The plan calls for a wide array of taxes on payroll and income.
Assemblyman Ash Kalra proposed an amendment to the state Constitution that would impose an annual tax of 2.3% on businesses that have at least $2 million in annual revenue, plus a 1.25% tax on payroll for companies with at least 50 employees and a 1% tax for those employers who pay employees at least $49,900.The plan also includes a series of tax hikes on wealthier people, starting with a 0.5% levy on the income of people who make at least $149,509 per year and ending at a 2.5% income tax for people who make more than $2.48 million per year. The California Taxpayers Association, which opposes the bill, says the plan would increase tax collections by $163 billion per year.
Tax Foundation’s Jared Walczak crunched the numbers to determine the possible damage the tax increases could inflict on people and businesses.
“Imagine, for instance, the overly simplified hypothetical of a company with 49 employees making $80,000 each,” he writes . “At 49 employees, the company has no payroll tax burden. Hiring one additional employee generates a tax bill of $90,000 — more than that employee’s salary!”So, too, the tax on gross business receipts is poorly structured and harmful. Walczak explains:“Gross receipts taxes are widely understood as extremely disruptive and inequitable taxes, because they are imposed on businesses without regard to their profit margins. For low-margin businesses like supermarkets, 2.3 percent of gross receipts may literally exceed current profits even if the company is doing well. For instance, Kroger’s profit margins dipped to 0.75 percent in late 2021 and have historically hovered around 1.75 percent. These taxes are even worse for businesses posting losses, including startups that haven’t turned profitable yet, because they are taxed on their receipts even if their expenditures exceed revenues. For startups, a high-rate gross receipts tax could be disastrous.”

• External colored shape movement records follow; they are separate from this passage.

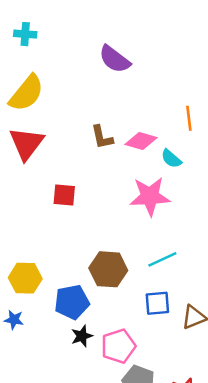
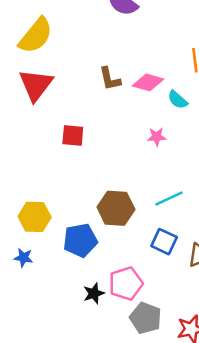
pink star: (150, 196) -> (157, 137), size x0.5
blue square: (157, 303) -> (164, 242), turned 30
black star: (82, 336) -> (94, 293), moved

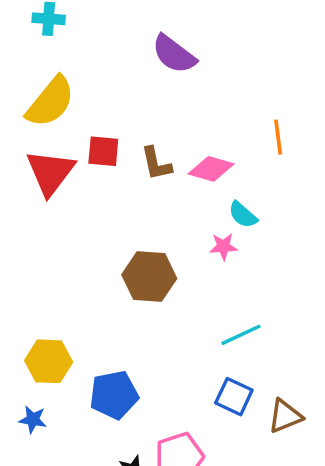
cyan semicircle: (178, 100) -> (243, 215), moved
red square: (73, 135) -> (103, 151), moved
brown hexagon: (116, 208) -> (149, 277), moved

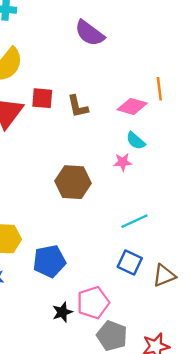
pink diamond: (211, 169) -> (132, 106), moved

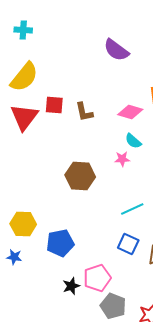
purple semicircle: (90, 33) -> (116, 50), moved

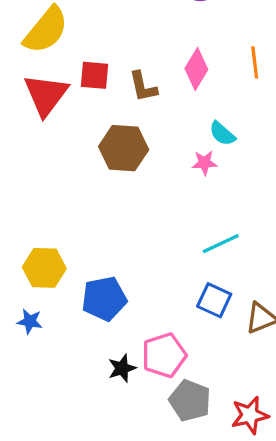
pink diamond: (130, 112) -> (196, 69), moved, turned -75
brown hexagon: (80, 176) -> (124, 148), moved

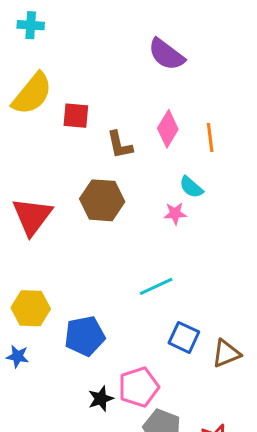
orange line: (255, 62) -> (210, 138), moved
red square: (94, 75) -> (76, 116), moved
red triangle: (46, 95) -> (32, 216), moved
cyan line: (221, 244) -> (156, 286), moved

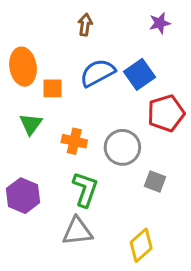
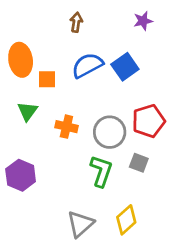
red pentagon: (166, 113) -> (149, 121), moved
green L-shape: (85, 189) -> (101, 171), moved
gray triangle: (77, 231) -> (80, 224), moved, turned -36

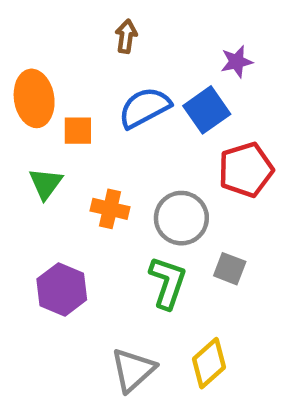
purple star: (143, 21) -> (237, 62), moved
red pentagon: (149, 121) -> (246, 170), moved
purple hexagon: (21, 175) -> (62, 289), moved

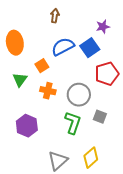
orange square: (78, 131) -> (42, 66), moved, turned -32

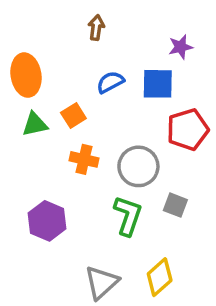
blue semicircle: (63, 47) -> (110, 82), size x0.7
blue square: (90, 48) -> (158, 84), turned 36
green triangle: (20, 80) -> (35, 124), moved, turned 42

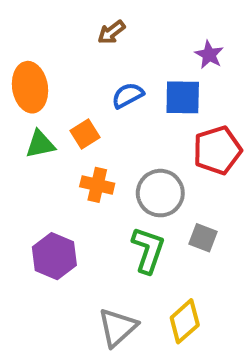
brown arrow: (96, 28) -> (111, 32), turned -135
purple star: (181, 47) -> (209, 55), turned -30

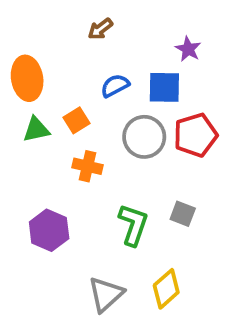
gray circle: (160, 193) -> (144, 137), moved

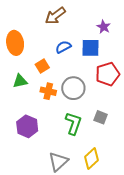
brown arrow: (100, 29) -> (55, 16), size x1.5
green triangle: (36, 130) -> (20, 81), moved
gray circle: (144, 137) -> (73, 88), moved

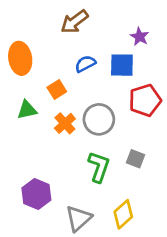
orange cross: (48, 91) -> (65, 123), turned 35
purple hexagon: (27, 126) -> (36, 194), moved

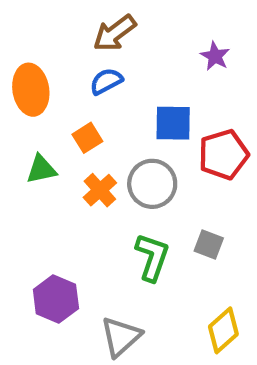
blue semicircle: (85, 64) -> (106, 81), moved
blue square: (122, 65) -> (173, 123), moved
yellow diamond: (123, 214) -> (223, 330), moved

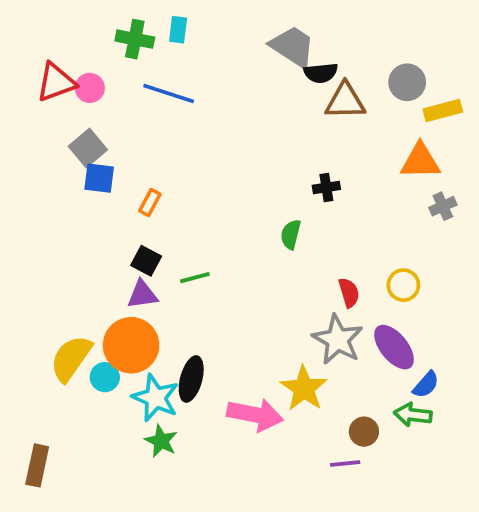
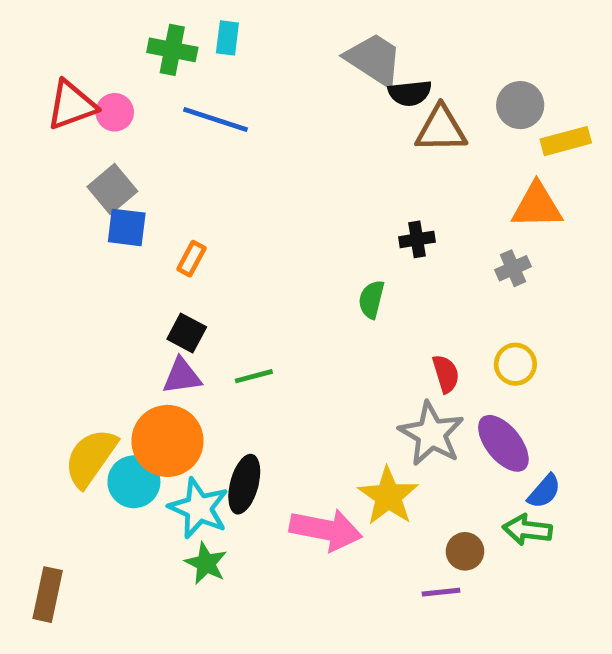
gray cross: (443, 206) -> (513, 268), moved
green line: (195, 278) -> (254, 376), moved
cyan circle: (105, 377) -> (134, 482), size x1.4

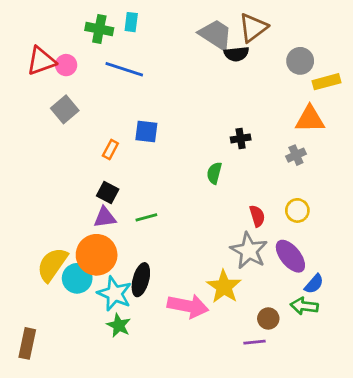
brown triangle: (441, 129) -> (253, 28), moved, turned -36
blue square: (127, 227) -> (146, 132), moved

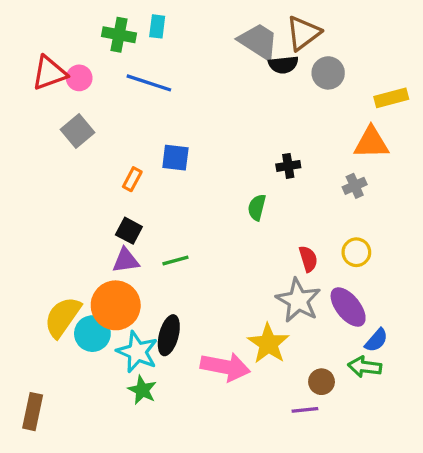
gray circle: (300, 61) -> (328, 73), moved

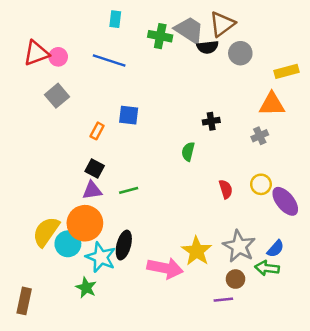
green cross: (119, 35) -> (160, 36), moved
gray star: (298, 300) -> (239, 246), moved
purple ellipse: (348, 307) -> (285, 201), moved
green star: (142, 390) -> (86, 288), moved

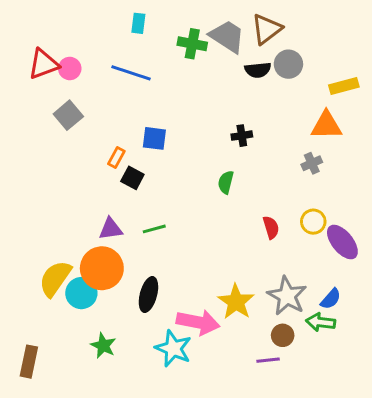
black semicircle: (208, 47) -> (258, 70), moved
black cross: (211, 121) -> (242, 136), moved
black square: (95, 169) -> (132, 178), moved
cyan star: (101, 257) -> (173, 348), moved

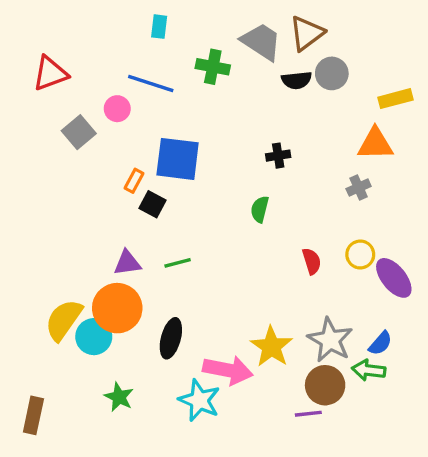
green cross: (192, 44) -> (213, 67), moved
pink circle: (70, 69) -> (117, 109), moved
blue square: (154, 138) -> (178, 159), size x1.6
brown circle: (283, 335) -> (325, 385), size x1.5

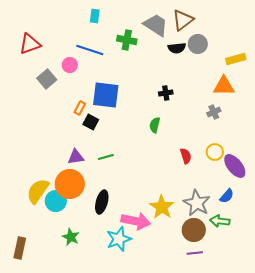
blue semicircle: (380, 343) -> (227, 196), moved
cyan star: (199, 400) -> (119, 239), turned 30
purple line: (308, 414) -> (195, 253), moved

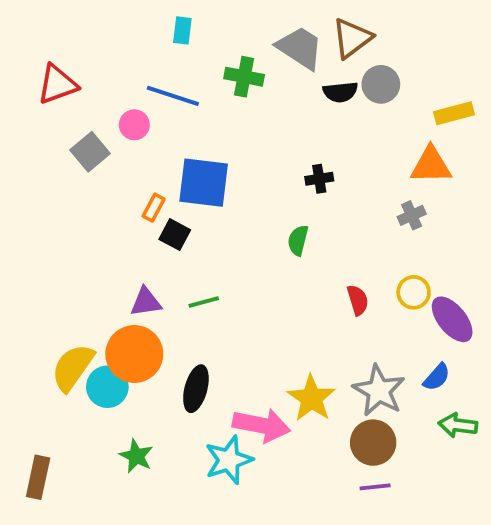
green arrow: (220, 221) -> (458, 425), moved

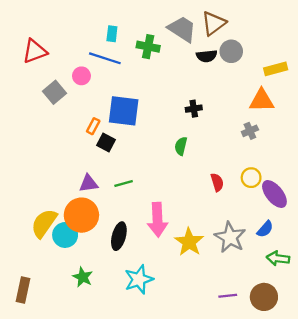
cyan rectangle: (182, 30) -> (112, 34), moved
pink arrow: (261, 425) -> (158, 220), moved, turned 76
brown circle: (373, 443) -> (264, 297), moved

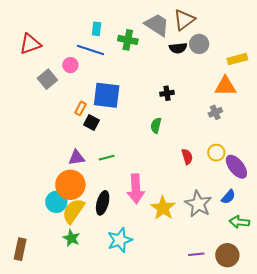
yellow semicircle: (44, 223) -> (73, 211), moved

As a bonus, the universal healthcare program will include illegal immigrants.
Governor Gavin Newsom presented his “California Blueprint” plan, detailing his $286.4 billion budget proposal for the 2022-2023 fiscal year.Newsom’s office says his plan will “build on the state’s ongoing work to confront California’s greatest existential threats, bolster our strong economic growth and make historic investments in California’s future.”Some of the notable parts in the proposal include fighting climate change and providing universal healthcare to everyone, including illegal immigrants.Newsom’s “Health for All” proposal removes Med-Cal exclusions for all people living in California illegally.
Newsom recently went to social media to assert California is a “model for the nation.”
He and I agree on that point. However, we diverge on exactly what type of model this proposal is.
The only winners in this proposal are current homeowners in Utah and Idaho, who should continue to see their home values soar.